# Extracted page text data:
========

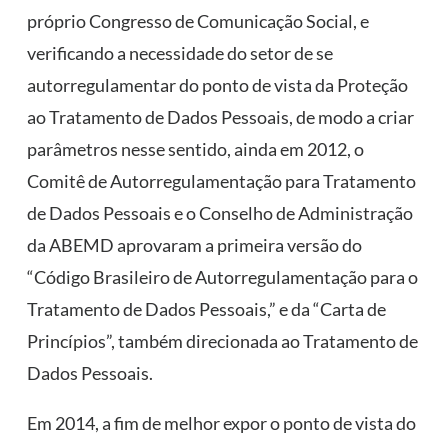
próprio Congresso de Comunicação Social, e
verificando a necessidade do setor de se
autorregulamentar do ponto de vista da Proteção
ao Tratamento de Dados Pessoais, de modo a criar
parâmetros nesse sentido, ainda em 2012, o
Comitê de Autorregulamentação para Tratamento
de Dados Pessoais e o Conselho de Administração
da ABEMD aprovaram a primeira versão do
“Código Brasileiro de Autorregulamentação para o
Tratamento de Dados Pessoais,” e da “Carta de
Princípios”, também direcionada ao Tratamento de
Dados Pessoais.
Em 2014, a fim de melhor expor o ponto de vista do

========

Nothing but an exact copy of the data, without its images, should make up your answer.

próprio Congresso de Comunicação Social, e
verificando a necessidade do setor de se
autorregulamentar do ponto de vista da Proteção
ao Tratamento de Dados Pessoais, de modo a criar
parâmetros nesse sentido, ainda em 2012, o
Comitê de Autorregulamentação para Tratamento
de Dados Pessoais e o Conselho de Administração
da ABEMD aprovaram a primeira versão do
“Código Brasileiro de Autorregulamentação para o
Tratamento de Dados Pessoais,” e da “Carta de
Princípios”, também direcionada ao Tratamento de
Dados Pessoais.
Em 2014, a fim de melhor expor o ponto de vista do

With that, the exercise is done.